The student was interested in ideas of public space as open and accessible. His design was an organic landscape produced using a parametric programme, sited in Frank Kitts Park, and Paul Walker in his usually direct manner raised one of those Design 101 issues re: events management. Without a fence how do you manage events where people have to pay?
Fences seem to have been in the media a bit recently, and a fence seemed to be assumed by many in discussions about the Basin Reserve and Option X – though it was not one that the Arch Centre committee had necessarily presumed. I remember Guy Marriage often referring to events in the unfenced areas of Hyde Park in London, and the ability there for temporary fences to be erected for paid events. A temporary fence at the Basin, with its seemingly few ticketted events each year, appeared to be a possible resolution enabling flexibility for a design aiming for an openness to better connect the landscape from Memorial Park to the Town Belt.
A more recent discussion is the Aitchison/Walmsley disagreement over a fence in Roseneath (which has been appealed to the High Court, following the Environment Court disagreeing with the WCC’s decision to allow the fence to be built). At issue are also ideas about access, but rather than public space it is contrary ideas about the rights of private space that are being contested. For Aitchison, access to the view from his apartment of Wellington harbour is at stake: “We went from having the best views in Wellington. They were expansive and perfect. Now we will be able to enjoy them again when the fence comes down.”
Walmsley, in contrast, wants the privacy provided by a fence removed in 1995 by the developer of Aitchison’s apartment to be reinstated. Apparently the Aitchisons’ cutting down of trees and bushes on the Walmsley property “[s]oon after the Aitchisons moved in … because their view was affected” has exacerbated the situation, according to Walmsley.
The discussion at the crit appeared to also assume fences as the architectural method to restrict access to paid events in public space, but the discussion made me wonder. In these days when there are “more mobile [phone] connections than … people in New Zealand,” and smart phones are being used for electronic boarding passes, to pay at vending machines and to enable geo-location, are the days of fences in public spaces are numbered?

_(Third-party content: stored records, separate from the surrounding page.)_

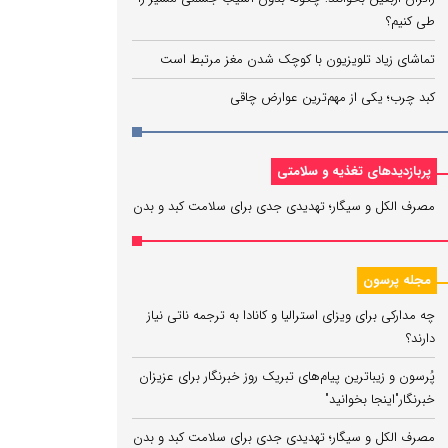
طی کنیم؟
تماشای زیاد تلویزیون با کوچک شدن مغز مرتبط است
کبد چرب؛ یکی از مهم‌ترین عوارض چاقی
پربازدیدهای تغذیه و سلامتی
مصرف الکل و سیگار؛ تهدیدی جدی برای سلامت کبد و بدن
مجله پرسون
چه مدارکی برای ویزای استرالیا و کانادا به ترجمه ناتی نیاز
دارند؟
پُرسون و زیباترین پیام‌های تبریک روز خبرنگار برای عزیزان
خبرنگار"اینجا بخوانید"
مصرف الکل و سیگار؛ تهدیدی جدی برای سلامت کبد و بدن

With the culture of Twitter, Instagram and Facebook requiring smart phones for event images uploads, and up-to-the-minute tweeting, matched with the replacement of the decades-long tradition of waving cigarette lighters at concerts with a smoke-free “waving [of] phones about,” there seems no doubt that few would leave home sans phone to avoid ticket paying.
While the electronic might not resolve the boundary issues that Aitchison and Walmsley are currently debating, is it time to move beyond the physical boundary for at least some of our public space issues?